The process of designing the enormous piece of installation art was complex. First, she used plaster-casting techniques to create many life-sized sculptures of various women’s breasts. An engineer then created a 3D scan of both one of the live models and a plaster cast of a breast, and sent the scan to a patterning company. “The first time he got a model back to me, it was literally half a sphere and I was like, ‘Really?’” Hardy laughs, lamenting that it was difficult to achieve a truly natural shape for the breasts.

Hardy then created the inflatable sculpture out of organic cotton and natural latex. Influenced by her environmentally conscious education at the Green School in Bali, it was important to Hardy that her sculpture, which weighs over 300 pounds, be completely compostable and eventually return to the earth.


It was also important to Hardy that she pigment the sculpture with rich colors (an earthy ochre for the skin, with golden nipples). “I didn’t want the default to be giant white boobs,” she says. “That just didn’t feel right.” She also designed the sculpture so that viewers can access the inside of the breasts through an “underwire”: a narrow tunnel that hugs one side of the breasts.

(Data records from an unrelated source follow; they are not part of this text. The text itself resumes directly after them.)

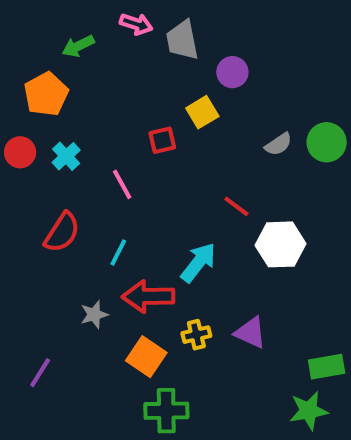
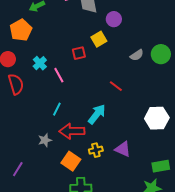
cyan cross: (66, 156) -> (40, 63), moved
red semicircle: (62, 232) -> (16, 84), moved, turned -50
white hexagon: (280, 244) -> (157, 118), moved

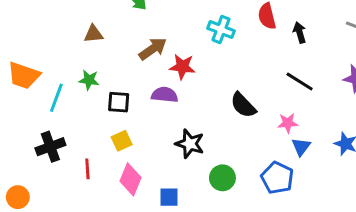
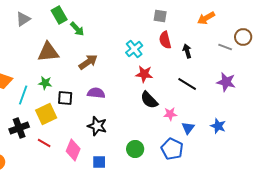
cyan cross: (221, 30) -> (134, 49), turned 30
brown triangle: (93, 34) -> (48, 52), size x1.6
red star: (182, 67) -> (144, 74), moved
pink star: (288, 123) -> (170, 114), moved
yellow square: (122, 141) -> (46, 114), moved, size x1.5
black star: (190, 144) -> (97, 126), moved
red line: (87, 169) -> (44, 143), turned -56

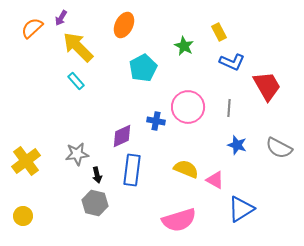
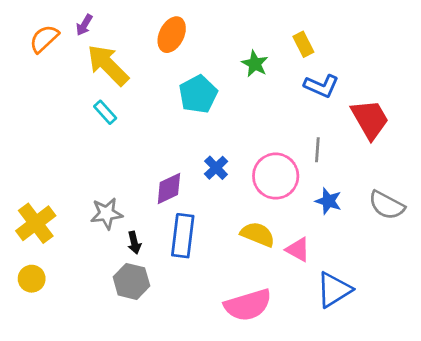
pink circle: (188, 107) -> (276, 176), moved
blue cross: (156, 121) -> (216, 168), turned 36
yellow circle: (23, 216) -> (32, 279), moved

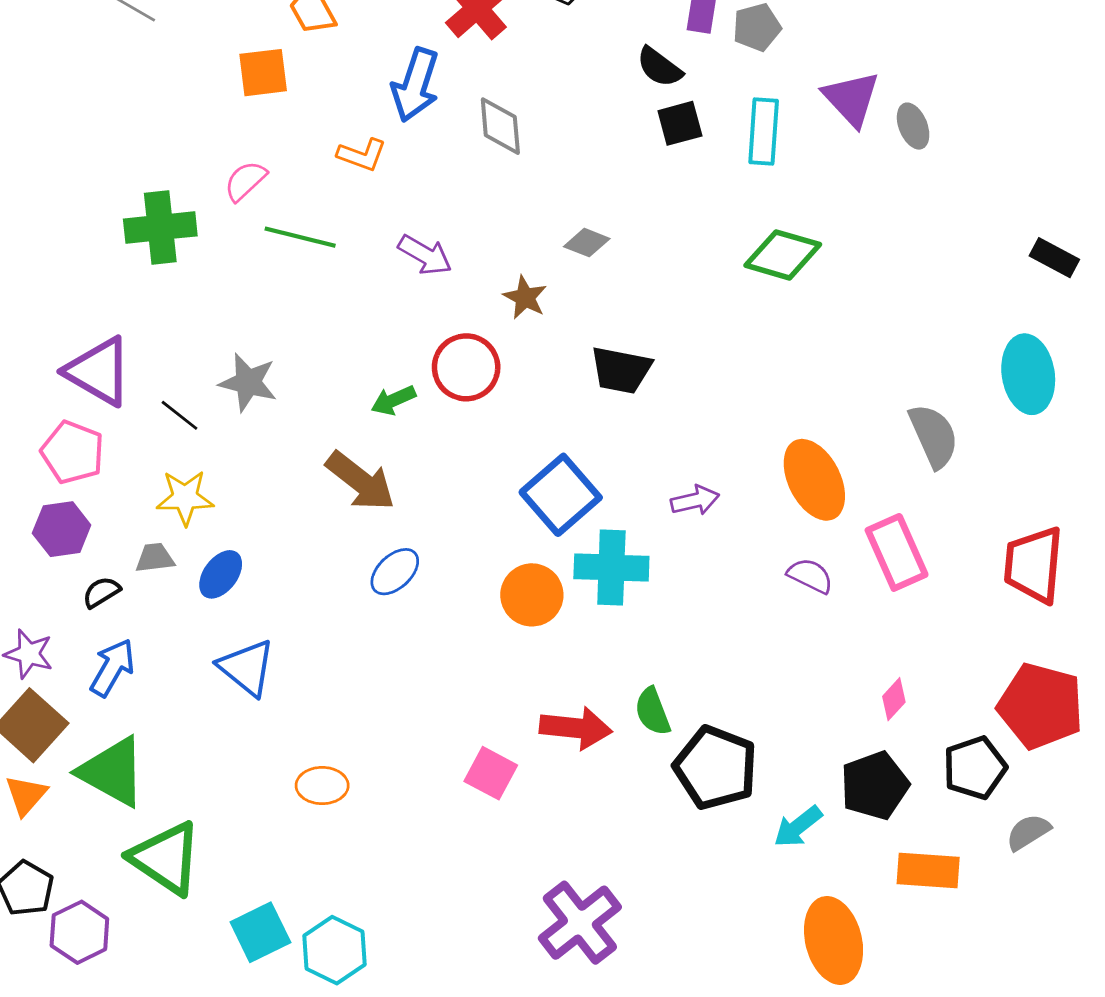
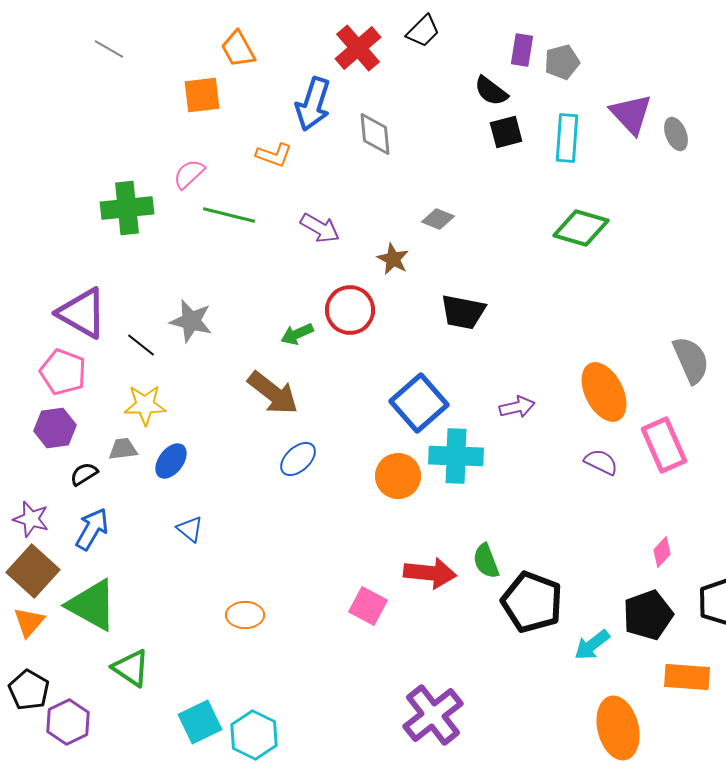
blue triangle: (247, 668) -> (190, 529), size x0.6
green triangle: (166, 858) -> (131, 668), size x0.7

Although Hardy admits that finding community among artists at Barnard and Columbia can be difficult, she looks forward to what the rest of the semester will bring. Before graduating this Spring with a major in Art History with a visual arts concentration, Hardy hopes to display the breasts on Low Plaza, “between the penis fountains.”

Esmé Ablaza

Osama Khalifa

Halfway through my interview with Osama Khalifa, CC ’18, he starts asking me the questions, and few times have I ever been so charmed.

“Well, what do you like to do?” he counters to me, after I have just taken the same line of questioning with him. I get the sense that he genuinely cares to get to know me just as much as I am trying to get to know him, and he is not even on an assignment to do so.

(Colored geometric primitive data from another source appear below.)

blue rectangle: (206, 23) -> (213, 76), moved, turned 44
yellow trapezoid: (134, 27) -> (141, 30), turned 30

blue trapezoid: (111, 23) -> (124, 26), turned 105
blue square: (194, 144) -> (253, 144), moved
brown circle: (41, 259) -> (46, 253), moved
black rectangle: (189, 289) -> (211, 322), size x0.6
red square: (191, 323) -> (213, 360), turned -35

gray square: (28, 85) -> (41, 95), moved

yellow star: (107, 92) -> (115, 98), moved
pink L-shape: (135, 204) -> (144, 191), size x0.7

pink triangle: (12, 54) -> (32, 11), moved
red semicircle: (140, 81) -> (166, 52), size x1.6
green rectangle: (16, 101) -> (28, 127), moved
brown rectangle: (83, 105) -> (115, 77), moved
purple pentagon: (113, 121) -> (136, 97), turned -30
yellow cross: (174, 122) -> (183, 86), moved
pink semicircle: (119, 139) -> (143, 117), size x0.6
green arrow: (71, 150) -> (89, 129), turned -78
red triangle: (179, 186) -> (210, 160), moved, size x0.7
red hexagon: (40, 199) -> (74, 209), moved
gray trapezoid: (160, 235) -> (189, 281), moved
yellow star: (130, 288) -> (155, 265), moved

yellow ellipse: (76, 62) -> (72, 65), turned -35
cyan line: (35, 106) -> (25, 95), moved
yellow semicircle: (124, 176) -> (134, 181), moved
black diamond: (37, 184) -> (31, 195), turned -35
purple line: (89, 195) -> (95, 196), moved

Khalifa shines as the star of the Columbia Men’s Squash team, though he would never describe himself that way. He won the CSA Individual National Championship to cap off his junior season. As a sophomore, he took home Ivy League Player of the Year honors for the first time in Columbia Squash history, and this season, Men’s Squash beat Harvard for the first time in program history, clinched by a victory in the final match by Khalifa.

Born in Cairo, Egypt, Khalifa never expected his squash career to turn out the way it has. In 2012, his family had to leave Egypt after years of turmoil following the Arab Spring protests.

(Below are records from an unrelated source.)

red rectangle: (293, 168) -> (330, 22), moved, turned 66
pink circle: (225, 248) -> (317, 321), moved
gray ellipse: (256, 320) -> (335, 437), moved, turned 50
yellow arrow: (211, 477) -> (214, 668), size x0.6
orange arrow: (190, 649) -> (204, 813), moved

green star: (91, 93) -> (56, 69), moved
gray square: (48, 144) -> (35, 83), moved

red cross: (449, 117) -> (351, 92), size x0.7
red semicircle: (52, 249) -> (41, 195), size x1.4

“Before the protests, I never thought that I wanted to leave. I wanted to play squash professionally in Egypt—it is literally the best place to train for the sport there.” In Egypt, squash is a major national sport, and world champions grace the local courts, “like if Michael Phelps trained in your local pool,” says Khalifa. This proximity to greatness at his local club tilted his focus to squash and away from gymnastics and soccer, which he played as a kid. When his family moved to the United States, Khalifa continued his squash career at Deerfield Academy in Massachusetts.

Leaving behind his life in Egypt was obviously difficult: “Even though you moved here, you’d have to constantly call the rest of your family back home to check on them. Because in a way it’s sort of like, ‘Goodbye!’ like you’re abandoning them. It was hard. Especially because we still have a lot of friends and family over there,” he recalls.

Illustration by Yotam Deree

At Columbia, and particularly on the squash team, he has found a support system and a second family. He describes the team as “very international,” with both players and coaches from Pakistan, India, Egypt, Canada, and South Africa, who understand the recent added stress that comes with being an immigrant.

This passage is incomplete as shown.